> Task material

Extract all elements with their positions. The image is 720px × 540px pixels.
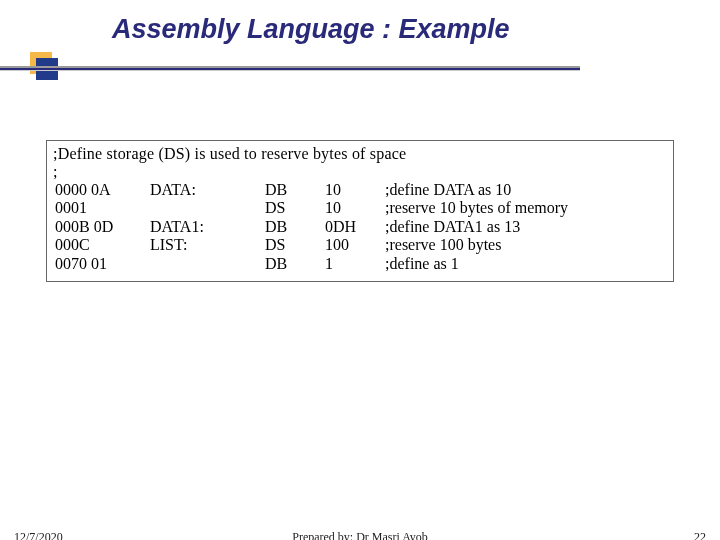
cell-addr: 000C [53, 236, 148, 254]
slide-title: Assembly Language : Example [112, 14, 510, 45]
cell-cmt: ;define DATA1 as 13 [383, 218, 667, 236]
cell-dir: DS [263, 199, 323, 217]
cell-addr: 0000 0A [53, 181, 148, 199]
cell-val: 0DH [323, 218, 383, 236]
cell-addr: 000B 0D [53, 218, 148, 236]
cell-label: DATA1: [148, 218, 263, 236]
table-row: 000B 0D DATA1: DB 0DH ;define DATA1 as 1… [53, 218, 667, 236]
cell-val: 100 [323, 236, 383, 254]
cell-dir: DB [263, 218, 323, 236]
cell-label [148, 255, 263, 273]
table-row: 000C LIST: DS 100 ;reserve 100 bytes [53, 236, 667, 254]
cell-label [148, 199, 263, 217]
table-row: 0001 DS 10 ;reserve 10 bytes of memory [53, 199, 667, 217]
cell-val: 1 [323, 255, 383, 273]
cell-label: LIST: [148, 236, 263, 254]
cell-cmt: ;define DATA as 10 [383, 181, 667, 199]
cell-addr: 0001 [53, 199, 148, 217]
table-row: 0070 01 DB 1 ;define as 1 [53, 255, 667, 273]
cell-dir: DB [263, 255, 323, 273]
code-box: ;Define storage (DS) is used to reserve … [46, 140, 674, 282]
code-table: 0000 0A DATA: DB 10 ;define DATA as 10 0… [53, 181, 667, 273]
title-underline-3 [0, 70, 580, 71]
cell-cmt: ;reserve 10 bytes of memory [383, 199, 667, 217]
slide: Assembly Language : Example ;Define stor… [0, 0, 720, 540]
code-comment-line: ; [53, 163, 667, 181]
cell-label: DATA: [148, 181, 263, 199]
footer-prepared: Prepared by: Dr Masri Ayob [0, 530, 720, 540]
table-row: 0000 0A DATA: DB 10 ;define DATA as 10 [53, 181, 667, 199]
cell-dir: DS [263, 236, 323, 254]
cell-addr: 0070 01 [53, 255, 148, 273]
cell-cmt: ;define as 1 [383, 255, 667, 273]
cell-dir: DB [263, 181, 323, 199]
cell-val: 10 [323, 199, 383, 217]
code-comment-line: ;Define storage (DS) is used to reserve … [53, 145, 667, 163]
cell-val: 10 [323, 181, 383, 199]
footer-page: 22 [694, 530, 706, 540]
cell-cmt: ;reserve 100 bytes [383, 236, 667, 254]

> About this exercise
Here the job is to print the data above exactly, except for any pictures.

> Answer section
Extract all elements with their positions. The image is 720px × 540px pixels.
cell-addr: 000C [53, 236, 148, 254]
slide-title: Assembly Language : Example [112, 14, 510, 45]
cell-cmt: ;define DATA1 as 13 [383, 218, 667, 236]
cell-dir: DS [263, 199, 323, 217]
cell-addr: 0000 0A [53, 181, 148, 199]
cell-val: 0DH [323, 218, 383, 236]
cell-addr: 000B 0D [53, 218, 148, 236]
cell-label: DATA1: [148, 218, 263, 236]
table-row: 000B 0D DATA1: DB 0DH ;define DATA1 as 1… [53, 218, 667, 236]
cell-val: 100 [323, 236, 383, 254]
cell-dir: DB [263, 218, 323, 236]
cell-label [148, 255, 263, 273]
table-row: 000C LIST: DS 100 ;reserve 100 bytes [53, 236, 667, 254]
cell-label [148, 199, 263, 217]
table-row: 0001 DS 10 ;reserve 10 bytes of memory [53, 199, 667, 217]
cell-val: 1 [323, 255, 383, 273]
cell-label: LIST: [148, 236, 263, 254]
cell-cmt: ;define DATA as 10 [383, 181, 667, 199]
cell-addr: 0001 [53, 199, 148, 217]
table-row: 0070 01 DB 1 ;define as 1 [53, 255, 667, 273]
cell-dir: DB [263, 255, 323, 273]
code-box: ;Define storage (DS) is used to reserve … [46, 140, 674, 282]
code-table: 0000 0A DATA: DB 10 ;define DATA as 10 0… [53, 181, 667, 273]
title-underline-3 [0, 70, 580, 71]
cell-cmt: ;reserve 10 bytes of memory [383, 199, 667, 217]
slide: Assembly Language : Example ;Define stor… [0, 0, 720, 540]
code-comment-line: ; [53, 163, 667, 181]
cell-label: DATA: [148, 181, 263, 199]
footer-prepared: Prepared by: Dr Masri Ayob [0, 530, 720, 540]
table-row: 0000 0A DATA: DB 10 ;define DATA as 10 [53, 181, 667, 199]
cell-dir: DS [263, 236, 323, 254]
cell-addr: 0070 01 [53, 255, 148, 273]
cell-cmt: ;define as 1 [383, 255, 667, 273]
cell-dir: DB [263, 181, 323, 199]
cell-val: 10 [323, 199, 383, 217]
code-comment-line: ;Define storage (DS) is used to reserve … [53, 145, 667, 163]
cell-val: 10 [323, 181, 383, 199]
footer-page: 22 [694, 530, 706, 540]
cell-cmt: ;reserve 100 bytes [383, 236, 667, 254]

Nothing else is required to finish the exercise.